The wrong question is:
"How do I build an agent that can do everything?"
The better question is:
"What is the smallest specialist I can build that is meaningfully better than a generalist for one important workflow?"
That is the frame for this workshop.
Tools like Claude Code and Codex are useful because they are broad generalists. They can do many things reasonably well.
That breadth is also the limitation.
A generalist usually lacks:
- Deep context for your exact domain
- Strong judgment for one repeated workflow
- Tight integration with your systems
- Clear evaluation criteria for one job
- Reliability around a narrow operating boundary
That is why we are building specialists.
A specialist agent should be better than a generalist in at least one important way:
- Better domain context
- Better workflow judgment
- Better integration with tools and systems
- Better consistency
- Better evaluation and feedback loops
If your specialist is not better at a specific job, it is not really a specialist. It is just a narrower demo.

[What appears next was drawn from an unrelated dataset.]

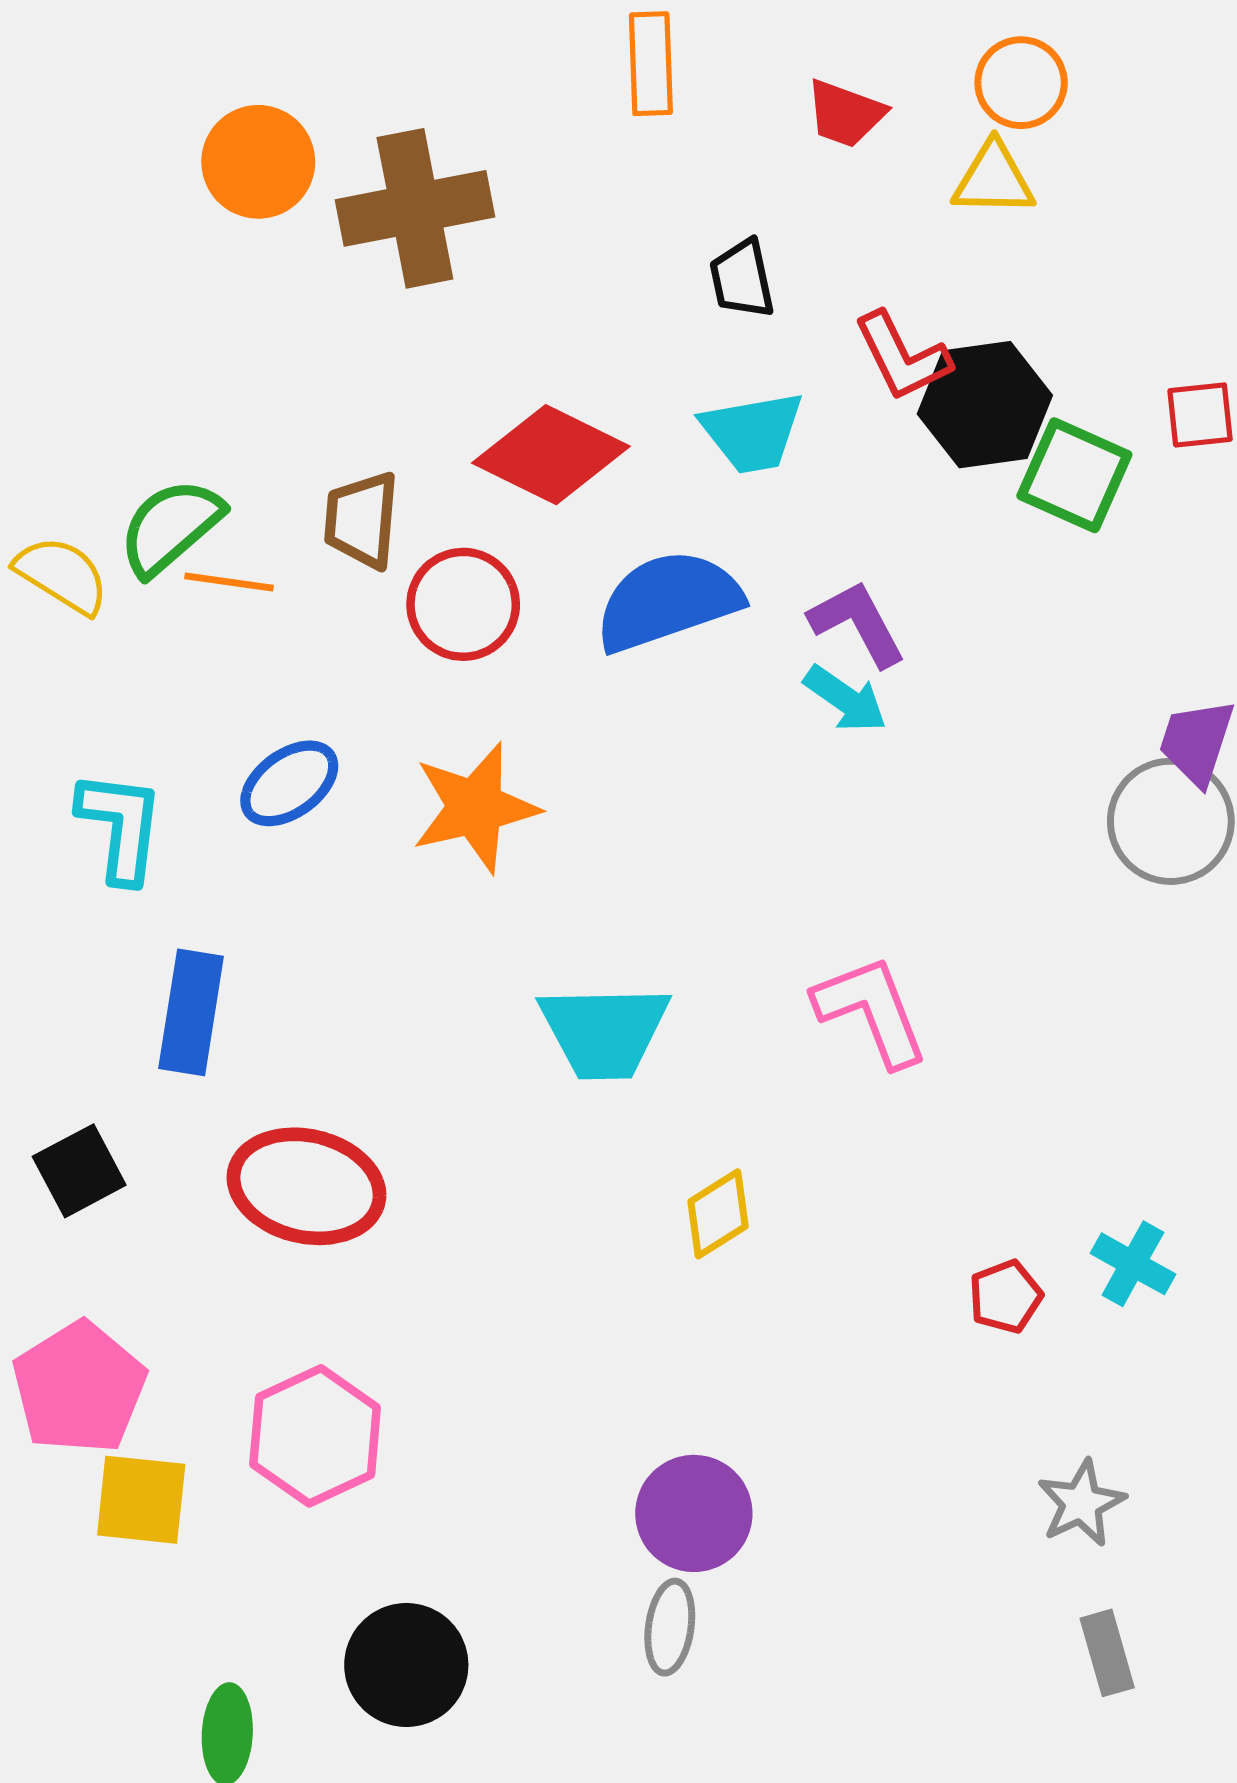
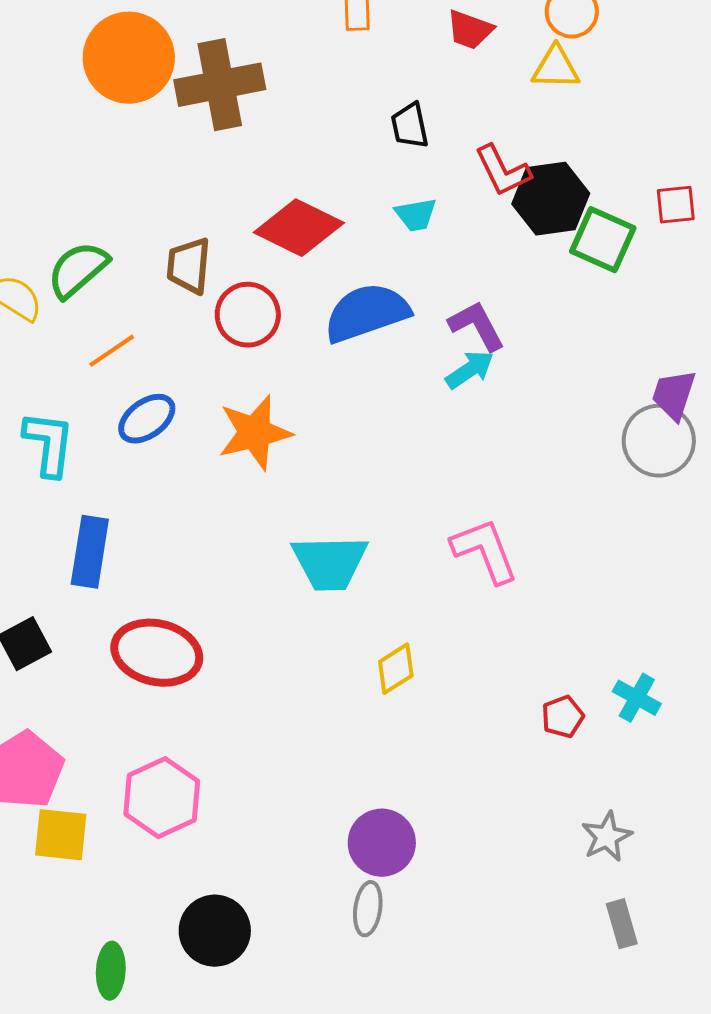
orange circle: (258, 162) -> (129, 58), size x1.4
cyan trapezoid: (752, 432) -> (416, 215), size x0.7
orange line: (229, 582) -> (112, 351), moved, turned -42
cyan arrow: (845, 699) -> (470, 370), turned -69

When designing an agent, work through these questions:
If you cannot describe the job in one or two sentences, it is probably too broad.
Good examples:
- Triage inbound support tickets for a single product
- Draft research briefs for account executives
- Review pull requests in one repository against a fixed checklist
- Watch a workflow, detect failures, and escalate with context
Bad examples:
- Automate engineering
- Help with company operations
- Be our AI employee
Some problems need automation. Some just need a better UI, a script, or a search tool.

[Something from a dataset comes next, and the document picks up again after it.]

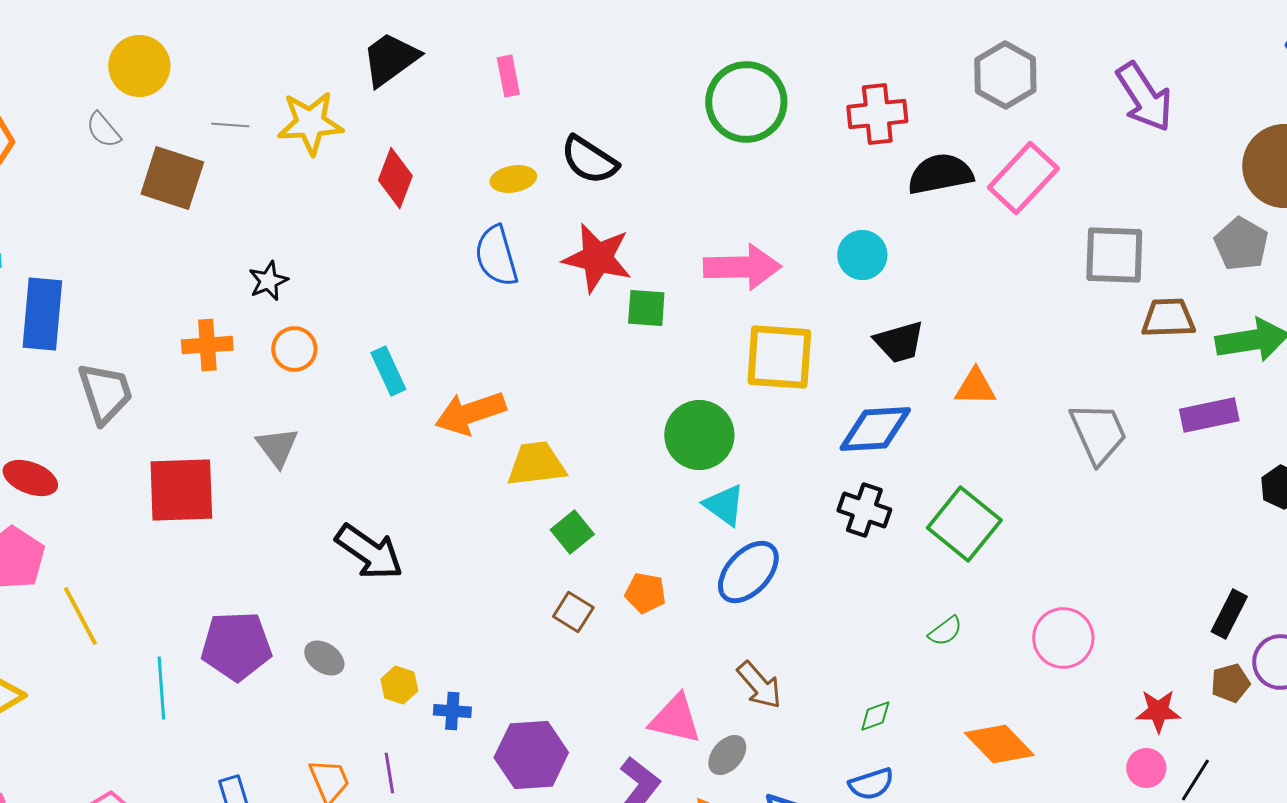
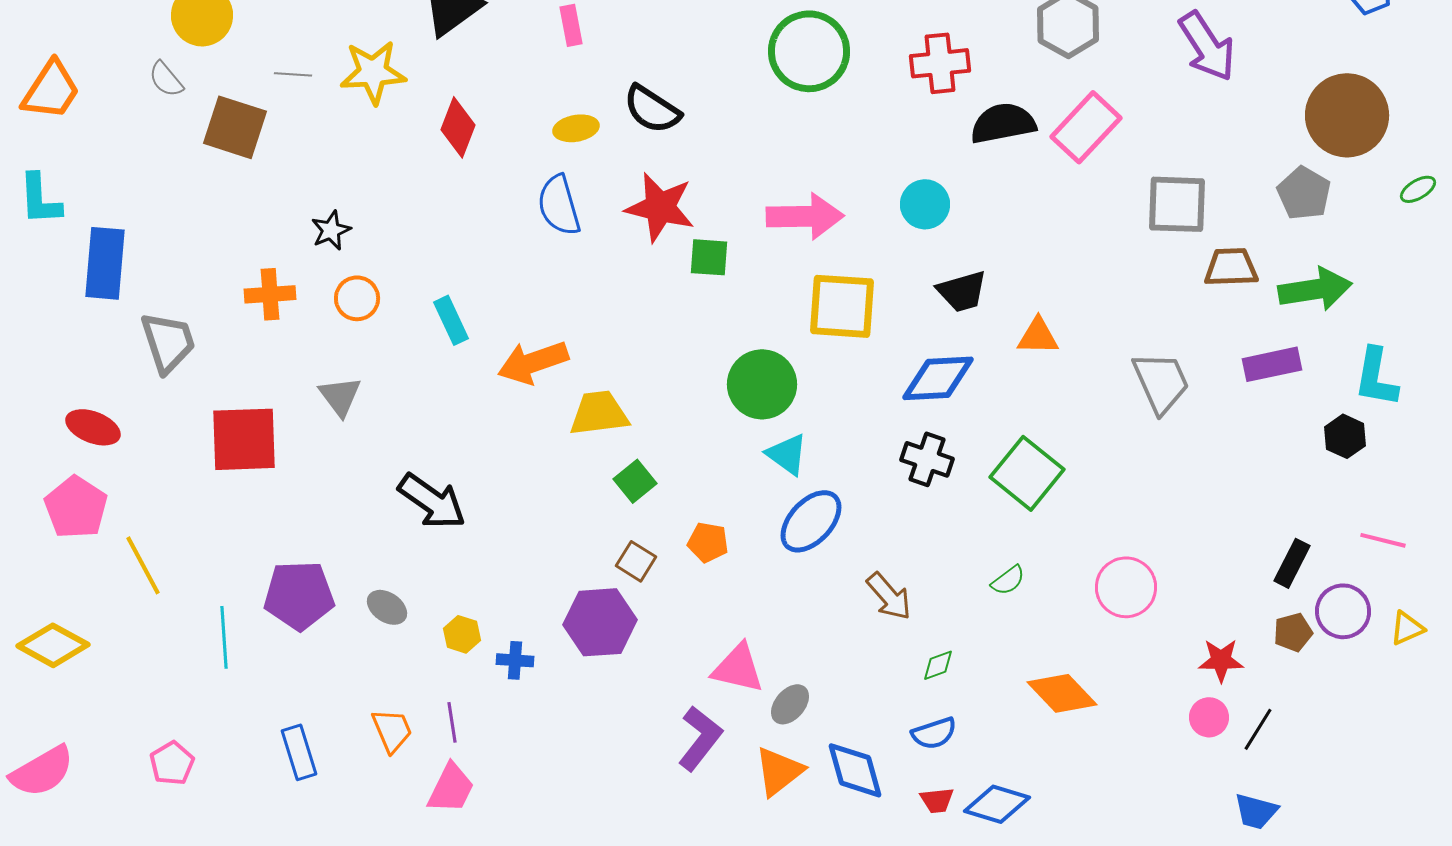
brown arrow: (759, 685) -> (889, 596), moved
purple hexagon: (531, 755) -> (600, 622), moved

An agent makes sense when the workflow requires some combination of:
- Reasoning over messy input
- Tool use
- Multi-step decisions
- Interaction with humans
- Ongoing execution across a workflow
If the task is deterministic end to end, do not pretend it needs an agent.
This is one of the most important design decisions.
Use software for:
- Validation
- Authorization
- Data access
- State management
- Business rules
- Side effects
- Logging and auditing
Use the model for:
- Interpreting ambiguity
- Classification
- Summarization
- Extracting structure from messy inputs
- Generating drafts
- Choosing among bounded actions
If the model is controlling basic system behavior, the design is usually weak.
Every agent should have explicit answers to these questions:
- What can it do automatically?
- What requires approval?
- What should make it stop?
- What should it escalate?
- How will errors be detected?
Agents become useful when autonomy is bounded.
You need something more concrete than "it feels smart."
Use measures such as:
- Accuracy
- Completion rate
- Time saved
- Reduction in manual effort
- Escalation quality
- Failure rate on risky actions
If you cannot evaluate it, you cannot improve it.
One useful way to think about agents is through the five levels of agents: a progression from simple tool-using systems to broader agentic systems.
The practical lesson is not that higher levels are always better. It is that you should start at the lowest level that solves the problem and move up only when the workflow genuinely requires it.
A single agent with a clear prompt and access to a small set of tools.
This is enough for more use cases than most teams think.
Add retrieval or persistent storage when the agent needs stable context outside the prompt window.
Add memory when continuity across interactions genuinely matters.
Only move here when the problem decomposes cleanly into distinct specialties and handoffs.
If one agent is still unclear, multiple agents usually make the system harder to reason about.
This is broader workflow automation with monitoring, recovery, escalation, and operational controls around it.
Most teams should not start here.
Taken together, the five levels are useful because they give people a way to reason about complexity without jumping straight to the most elaborate architecture in the room.
- Start narrower than you want to
- Build a specialist, not a personality
- Use the five levels of agents as a complexity ladder, not as a maturity contest
- Keep the model inside clear operational boundaries
- Let software own control, safety, and state
- Make human approval part of the system where risk is real
- Do not jump to multi-agent designs too early
- Evaluate the agent on usefulness, not novelty
The point is not to build the most ambitious system in the room.
The point is to build the most credible specialist: something narrow, useful, testable, and worth trusting for a real task.